An Axiomatic Basis for Computer Programming
Prove a program correct, the way you prove a theorem.
What if you could prove a program has no bugs — not test it a thousand times and hope, but prove it, the way you prove a theorem in maths?
The idea, unpacked
Most software is checked by testing: run it on some inputs, see if the answers look right. But testing can only ever show that the cases you tried worked — it can never show that the case you didn't try won't crash. Hoare proposed something stronger: write down, in plain logic, what must be true before a piece of code runs and what will be true after, then prove the link with airtight reasoning that covers every possible input at once.
He wrote it as a little sandwich: a precondition, the program, a postcondition. The trickiest part of any program is a loop, because it can run any number of times. Hoare's key tool for loops is the invariant — one statement that stays true on every single pass, no matter how many times the loop spins. Pin down the right invariant and the loop's correctness falls out.
Where it came from
In 1969, Tony Hoare — already famous for inventing the Quicksort sorting algorithm — was a young professor at Queen's University Belfast. Building on Robert Floyd's 1967 idea of attaching logical assertions to a flowchart, Hoare recast the whole thing in the style of Euclid's geometry: a handful of axioms and rules from which a program's correctness could be deduced.
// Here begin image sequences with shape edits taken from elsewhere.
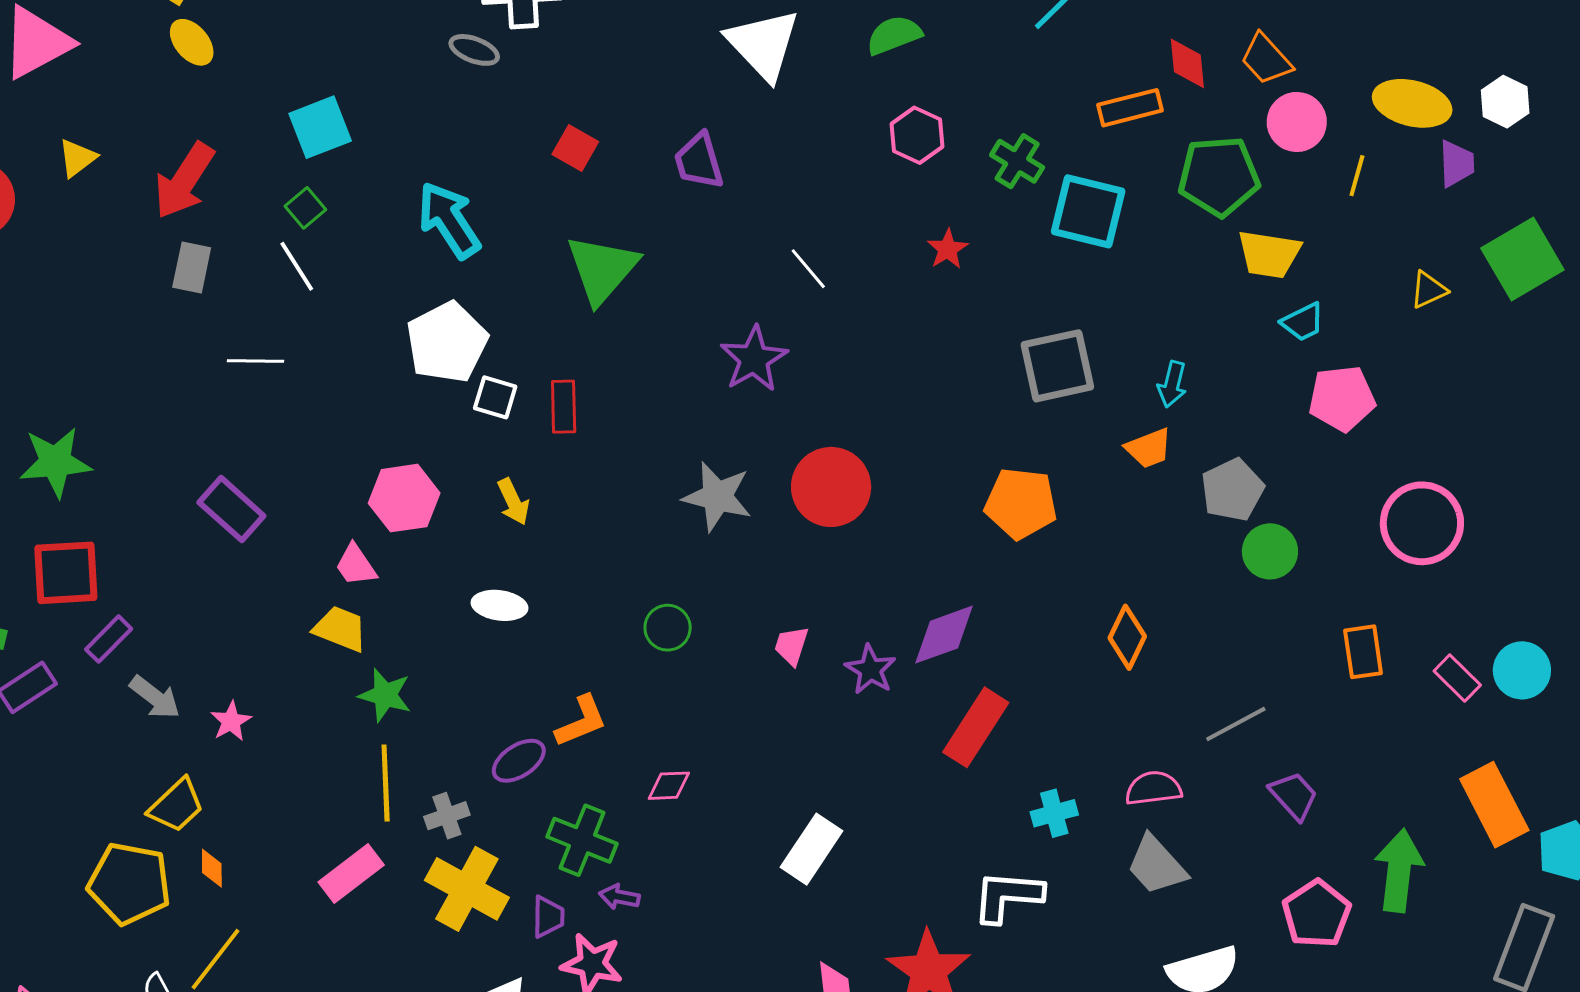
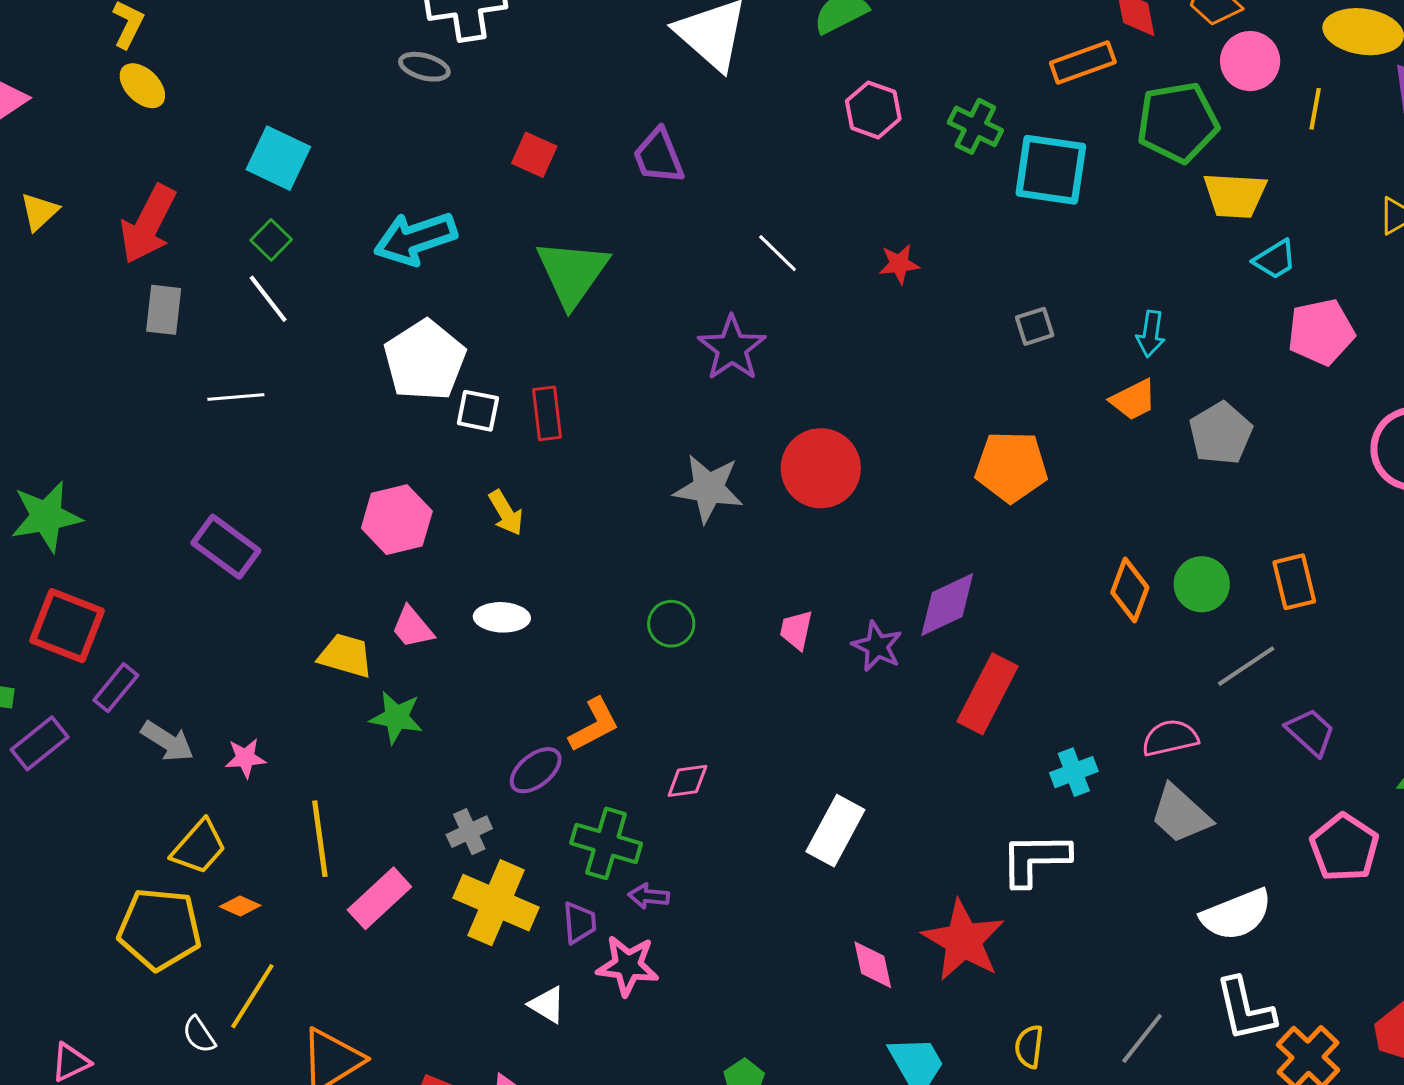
cyan square: (320, 127) -> (278, 158), turned -38
cyan arrow: (449, 220) -> (415, 238), turned -70
red star: (948, 249) -> (899, 264), moved, turned 30
gray square: (1057, 366) -> (1035, 326), size x0.5
green circle: (1270, 551) -> (1202, 584), moved
pink trapezoid: (356, 565) -> (412, 627), moved
red square: (66, 573) -> (67, 626), turned 30
orange rectangle: (1363, 652) -> (1294, 582), moved
pink star: (231, 721) -> (245, 758), turned 30
yellow line: (386, 783) -> (320, 839), moved
orange diamond: (212, 868) -> (240, 906), turned -60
He was careful about credit, noting that the assertion idea reached back through Floyd to Turing and von Neumann in the 1940s. His own gift was the elegant set of rules — one for assignment, one for chaining steps, one for loops — that made the method clean enough to teach and general enough to last.
Why it mattered
This is the moment programming started to become a science rather than a craft. Hoare's opening line — that a program's behaviour can, in principle, be worked out from its text by pure reasoning — set an ideal the field has chased ever since. For software that absolutely must not fail (aircraft, medical devices, the chip in your car, the kernel of an operating system), 'we tested it a lot' is not good enough; 'we proved it' is the gold standard, and Hoare gave us the language to do it.
A way to picture it
Think of a balance scale you must keep level while you move weights around. A loop invariant is a promise that the scale stays balanced after every single move, even though the weights keep changing. In Hoare's own example — dividing one number by another by repeated subtraction — the promise is 'the part I've taken away plus the part still left always adds back up to the number I started with.' It's true at the start, it's true after every subtraction, and when you can't subtract any more, it tells you the answer.
Where it sits
Hoare's logic is one leg of a great trio about what computers and logic can do. Turing (1936) showed some questions no program can ever answer; Gödel (1931) showed some truths no formal system can ever prove. Against that backdrop, Hoare staked out the bright side: for the programs we actually write, correctness can be proved. His near-contemporary Edsger Dijkstra (whose 1959 shortest-path work is also in this Library) pushed the same banner — 'structured programming' and reasoning about programs as you write them, not after.
In this paper an attempt is made to explore the logical foundations of computer programming by use of techniques which were first applied in the study of geometry and have later been extended to other branches of mathematics.
Computer programming is an exact science in that all the properties of a program and all the consequences of executing it in any given environment can, in principle, be found out from the text of the program itself by means of purely deductive reasoning.
If the assertion P is true before initiation of a program Q, then the assertion R will be true on its completion.